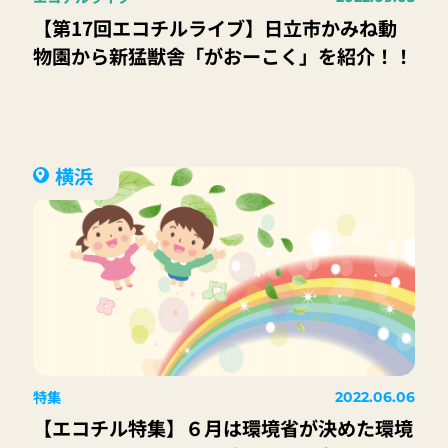
【第17回エコチルライブ】日立市かみね動
物園から新猛獣舎「がおーこく」を紹介！！
横浜
特集
2022.06.06
【エコチル特集】６月は環境省が決めた環境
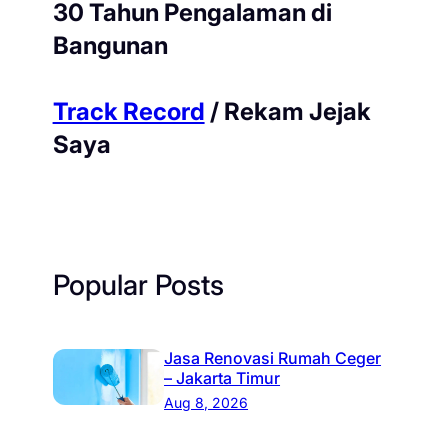
30 Tahun Pengalaman di
Bangunan
Track Record
/ Rekam Jejak
Saya
Popular Posts
Jasa Renovasi Rumah Ceger
– Jakarta Timur
Aug 8, 2026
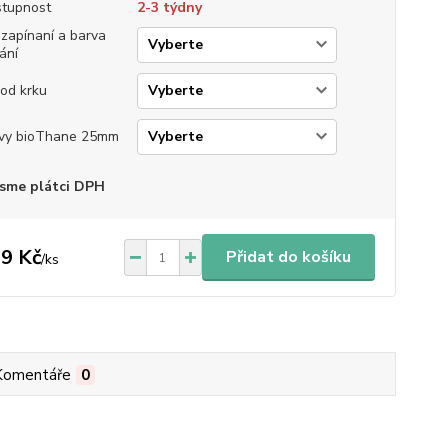
tupnost
2-3 týdny
 zapínaní a barva
ání
od krku
vy bioThane 25mm
sme plátci DPH
9 Kč
Přidat do košíku
/
ks
Komentáře
0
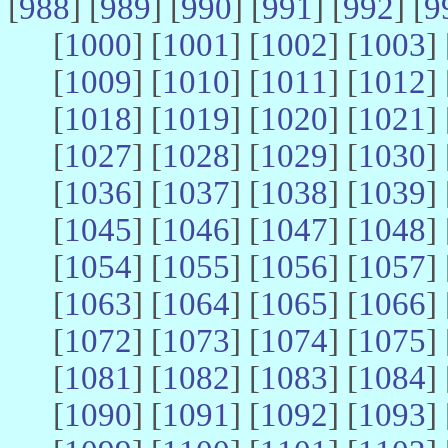
[
988
] [
989
] [
990
] [
991
] [
992
] [
9
[
1000
] [
1001
] [
1002
] [
1003
] 
[
1009
] [
1010
] [
1011
] [
1012
] 
[
1018
] [
1019
] [
1020
] [
1021
] 
[
1027
] [
1028
] [
1029
] [
1030
] 
[
1036
] [
1037
] [
1038
] [
1039
] 
[
1045
] [
1046
] [
1047
] [
1048
] 
[
1054
] [
1055
] [
1056
] [
1057
] 
[
1063
] [
1064
] [
1065
] [
1066
] 
[
1072
] [
1073
] [
1074
] [
1075
] 
[
1081
] [
1082
] [
1083
] [
1084
] 
[
1090
] [
1091
] [
1092
] [
1093
] 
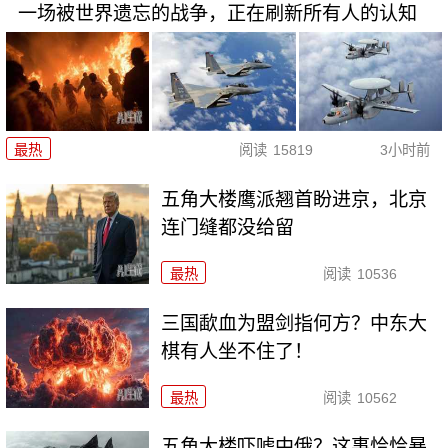
一场被世界遗忘的战争，正在刷新所有人的认知
最热
阅读
15819
3小时前
五角大楼鹰派翘首盼进京，北京
连门缝都没给留
最热
阅读
10536
三国歃血为盟剑指何方？中东大
棋有人坐不住了！
最热
阅读
10562
五角大楼吓唬中俄？这事恰恰暴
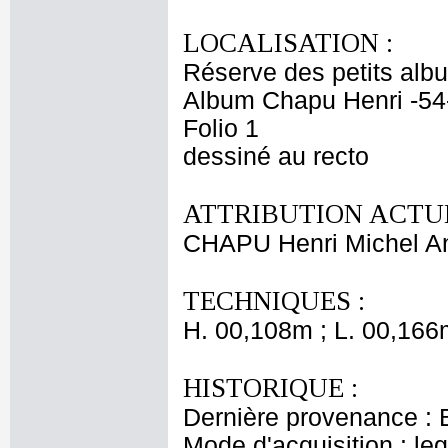
LOCALISATION :
Réserve des petits alb
Album Chapu Henri -54
Folio 1
dessiné au recto
ATTRIBUTION ACTUE
CHAPU Henri Michel An
TECHNIQUES :
H. 00,108m ; L. 00,166
HISTORIQUE :
Dernière provenance : 
Mode d'acquisition : le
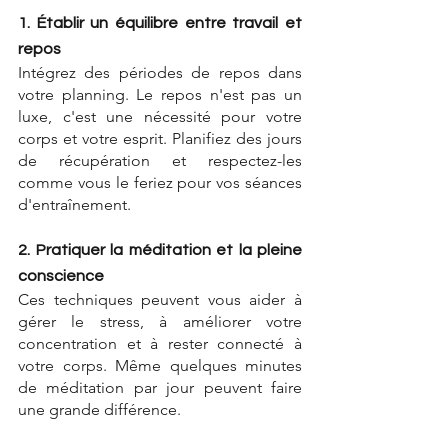
1. Établir un équilibre entre travail et 
repos
Intégrez des périodes de repos dans 
votre planning. Le repos n'est pas un 
luxe, c'est une nécessité pour votre 
corps et votre esprit. Planifiez des jours 
de récupération et respectez-les 
comme vous le feriez pour vos séances 
d'entraînement.
2. Pratiquer la méditation et la pleine 
conscience
Ces techniques peuvent vous aider à 
gérer le stress, à améliorer votre 
concentration et à rester connecté à 
votre corps. Même quelques minutes 
de méditation par jour peuvent faire 
une grande différence.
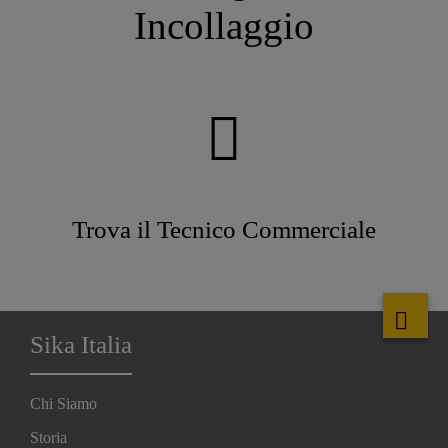
Incollaggio
Trova il Tecnico Commerciale
Sika Italia
Chi Siamo
Storia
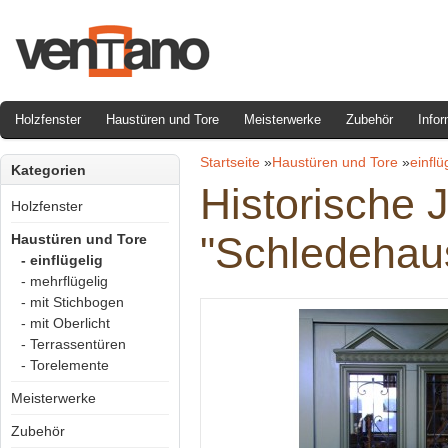
Holzfenster
Haustüren und Tore
Meisterwerke
Zubehör
Infor
Startseite
»
Haustüren und Tore
»
einflü
Kategorien
Historische 
Holzfenster
"Schledehau
Haustüren und Tore
- einflügelig
- mehrflügelig
- mit Stichbogen
- mit Oberlicht
- Terrassentüren
- Torelemente
Meisterwerke
Zubehör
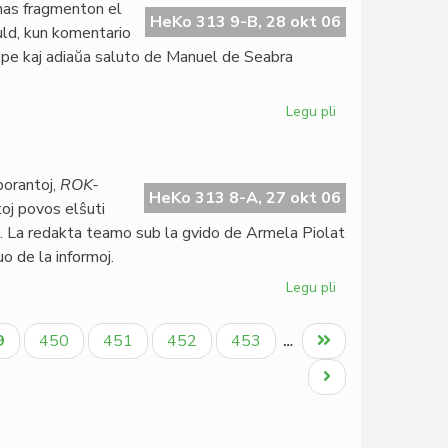
nas fragmenton el
kreskas
HeKo 313 9-B, 28 okt 06
ld, kun komentario
lippe kaj adiaŭa saluto de Manuel de Seabra
Legu pli
pri
Omaĝo
al
Auld
borantoj,
ROK-
en
HeKo 313 8-A, 27 okt 06
oj povos elŝuti
la
 La redakta teamo sub la gvido de Armela Piolat
oktobra
o de la informoj.
LF
Legu pli
pri
Rok-
Gazet'
tuala
Paĝo
Paĝo
Paĝo
Paĝo
Last
9
450
451
452
453
…
sin
ĝo
page
mortigis
Next
page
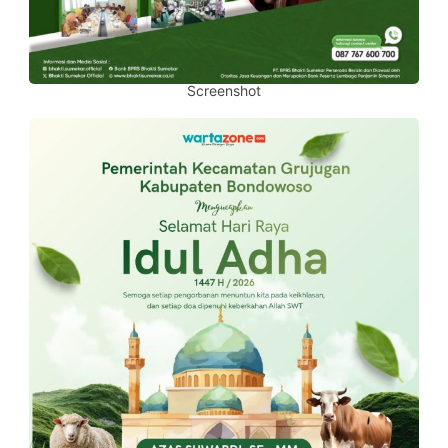
Screenshot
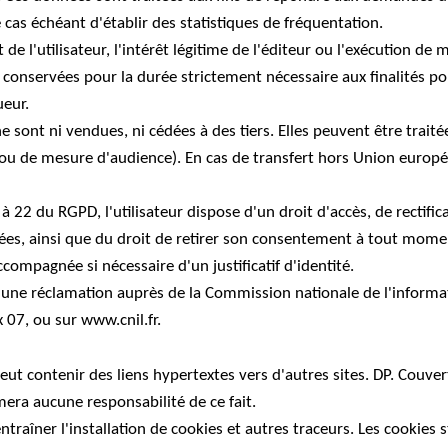
e cas échéant d'établir des statistiques de fréquentation.
 de l'utilisateur, l'intérêt légitime de l'éditeur ou l'exécution de
 conservées pour la durée strictement nécessaire aux finalités p
eur.
e sont ni vendues, ni cédées à des tiers. Elles peuvent être traité
e ou de mesure d'audience). En cas de transfert hors Union europ
 22 du RGPD, l'utilisateur dispose d'un droit d'accès, de rectifica
nées, ainsi que du droit de retirer son consentement à tout mom
mpagnée si nécessaire d'un justificatif d'identité.
e une réclamation auprès de la Commission nationale de l'informat
07, ou sur www.cnil.fr.
t contenir des liens hypertextes vers d'autres sites. DP. Couvertu
umera aucune responsabilité de ce fait.
'entraîner l'installation de cookies et autres traceurs. Les cooki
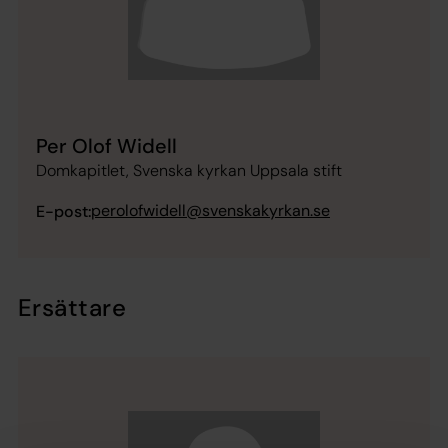
Per Olof Widell
Domkapitlet, Svenska kyrkan Uppsala stift
perolofwidell@svenskakyrkan.se
E-post:
Ersättare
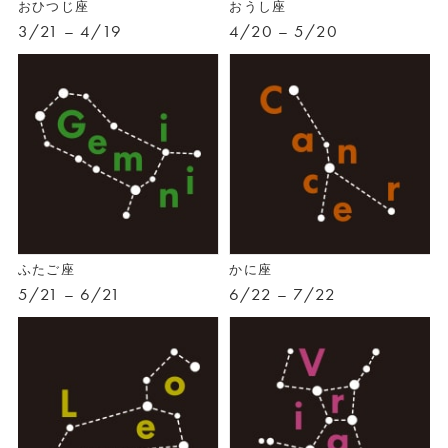
おひつじ座
おうし座
3/21 – 4/19
4/20 – 5/20
ふたご座
かに座
5/21 – 6/21
6/22 – 7/22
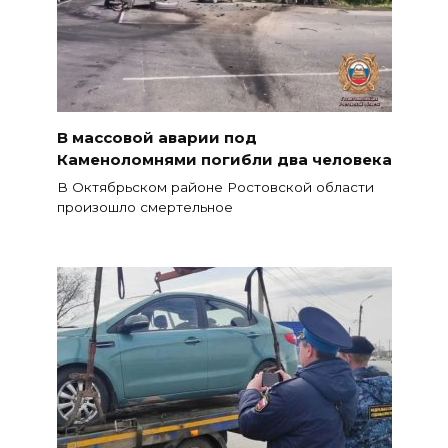
В массовой аварии под
Каменоломнями погибли два человека
В Октябрьском районе Ростовской области
произошло смертельное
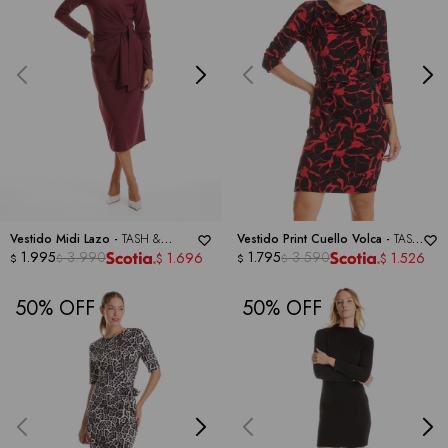
Vestido Midi Lazo -
TASH &
Vestido Print Cuello Volca -
TASH
SOPHIE
1.995
3.990
& SOPHIE
1.795
3.590
1.696
1.526
$
$
$
$
$
$
50
50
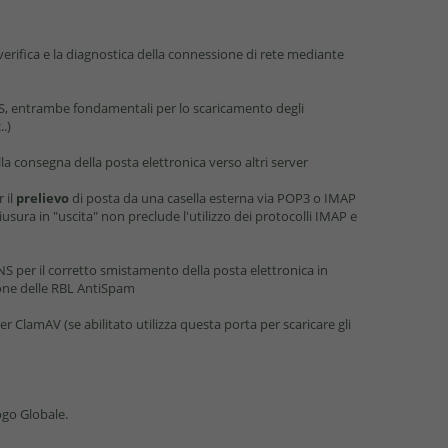
 verifica e la diagnostica della connessione di rete mediante
, entrambe fondamentali per lo scaricamento degli
.)
lla consegna della posta elettronica verso altri server
 il
prelievo
di posta da una casella esterna via POP3 o IMAP
sura in "uscita" non preclude l'utilizzo dei protocolli IMAP e
NS per il corretto smistamento della posta elettronica in
ione delle RBL AntiSpam
r ClamAV (se abilitato utilizza questa porta per scaricare gli
ogo Globale.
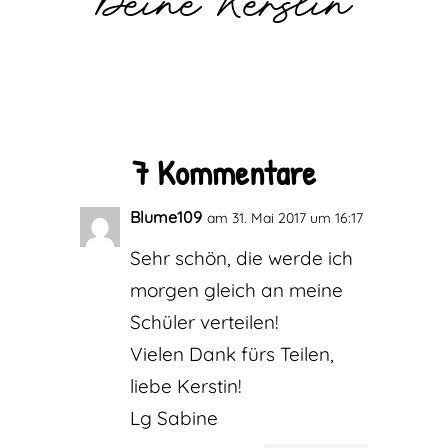
7 Kommentare
Blume109
am 31. Mai 2017 um 16:17
Sehr schön, die werde ich
morgen gleich an meine
Schüler verteilen!
Vielen Dank fürs Teilen,
liebe Kerstin!
Lg Sabine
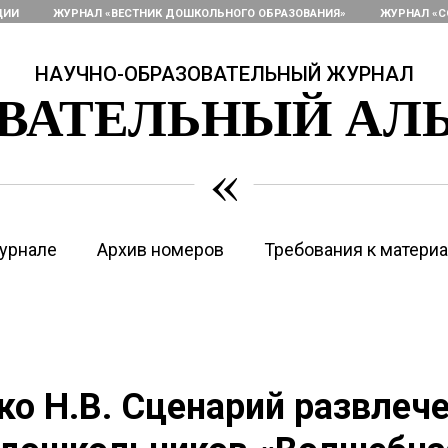
ЦИИ
ЖУРНАЛ «ВЕСТНИК ДОШКОЛЬНОГО ОБРАЗОВАНИЯ»
ЖУРНАЛ «С
НАУЧНО-ОБРАЗОВАТЕЛЬНЫЙ ЖУРНАЛ
ОВАТЕЛЬНЫЙ АЛ
«
урнале
Архив номеров
Требования к матери
о Н.В. Сценарий развлеч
....................
**Exercise**
Find the string "della" in the lines above and count those lines. Give only that count.

**Answer**
3